Deuxième partie, cette fois, c’est la guerre ! Nous rejoignons l’armée russe, ses soldats, ses officiers, plus ou moins habiles et courageux. Pour profiter pleinement du spectacle, nouveau détour par Internet. Je trouve une ou deux cartes illustrant les campagnes napoléoniennes histoire de visualiser les champs de bataille. Et là, il faut bien le dire, un certain suspense s’installe.

Me voilà prise dans l’histoire, partie à la découverte des personnages réels qui croisent la route des héros de fiction, admirant au passage la maîtrise stratégique de l’empereur français. Je foule l’herbe d’Austerlitz, observe l’incurie des généraux austro-russes et assiste à leur terrible défaite. A ce propos, Tolstoï nous offre une phrase aussi majestueuse que la bataille :

« De même que dans une horloge le résultat de ces mouvements innombrables et complexes est un déplacement lent et régulier de l’aiguille qui indique le temps, le résultat de tous ces mouvements humains complexes de ces cent soixante mille Russes et Français, de toutes les passions, des désirs, des repentirs, des humiliations, de l’orgueil, des souffrances, des peurs et des enthousiasmes de ces hommes, fut la défaite d’Austerlitz, la bataille dite des trois empereurs, autrement dit un lent déplacement de l’aiguille de l’histoire universelle sur le cadran de l’histoire de l’humanité. »

C’est l’occasion de découvrir Napoléon Bonaparte que je connais bien mal, ses victoires, ses défaites. Un empereur vu de l’extérieur, longuement décrit, critiqué, parfois même admiré par ses ennemis. Le moins que l’on puisse dire est que ce diable d’homme a suscité bien des débats, et le roman n’en fait pas l’économie :

« Toute la force de cet homme réside dans son mépris pour les idées et dans le mensonge. Il suffit de convaincre tout le monde que nous sommes toujours vainqueurs et nous vaincrons. »

« Il n’arrivait pas à croire qu’il s’agissait de Napoléon, le vainqueur d’Austerlitz. Il le voyait de si près, c’était donc un homme ; il montait fort mal et était assis sur son cheval (ce qui frappait n’importe quel cavalier) Mais où était sa grandeur ? »

Tour à tour désigné comme « chef de guerre », « homme génial », « héros », « mauvais tacticien », « Antéchrist », « dragon », ou bien « traître à la révolution », haï ou adulé, il est omniprésent dans l’œuvre malgré de rares apparitions directes.
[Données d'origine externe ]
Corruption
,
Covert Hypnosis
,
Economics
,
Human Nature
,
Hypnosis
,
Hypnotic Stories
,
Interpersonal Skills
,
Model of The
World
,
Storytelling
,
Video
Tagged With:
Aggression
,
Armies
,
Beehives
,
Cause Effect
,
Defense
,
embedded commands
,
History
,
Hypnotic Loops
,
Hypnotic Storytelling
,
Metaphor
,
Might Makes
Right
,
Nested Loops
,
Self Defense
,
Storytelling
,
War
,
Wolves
Ses campagnes sont le premier bouleversement auquel nos héros de fiction auront à faire face, une sorte de combat des « forces de la révolution contre les défenseurs de l’ordre ancien ».
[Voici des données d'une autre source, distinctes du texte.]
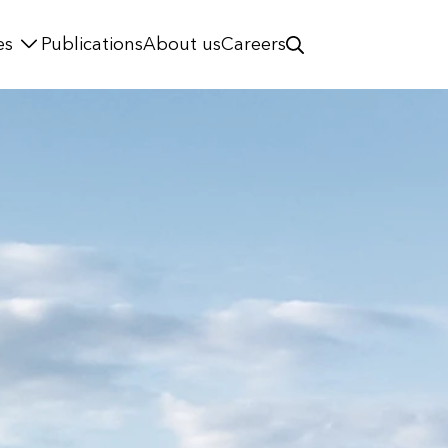
es
Publications
About us
Careers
La paix, une période de mutations

Au long de ces centaines de pages, nous suivons principalement de jeunes aristocrates issus de cinq familles russes, qui se croisent et interagissent.

Après la guerre revient la paix et son lot de mutations sociales :

« Nous ne comprenons pas l’époque que nous vivons maintenant. »

Les péripéties ne manquent pas : manipulations, duels, tromperies, aussi bien qu’amour sincère, repentir et esprit de sacrifice. Les personnages ne sont jamais lisses, ni totalement purs, ni totalement mauvais. Ils cherchent désespérément leur place, un sens à leur existence, au sein de cette époque malmenée. Ils sont authentiques.

Il y a le jeune homme sympathique mais constamment indécis, « à quoi bon ? », maladroit, influençable et incapable d’agir ;

L’ambitieux, intelligent, qui se plie à toutes les conventions pour mieux progresser dans l’étrange hiérarchie de la haute société ;

Le héros sincère et beau, réformateur et efficace, trop souvent abattu par la nostalgie et les désillusions ;

La belle insouciante, narcissique, qui fait tourner les têtes et dont la seule peur est de devenir adulte ;

Le faible enfin, lâche à ses heures, progressant un peu par hasard mais sachant aussi reconnaître ses fautes.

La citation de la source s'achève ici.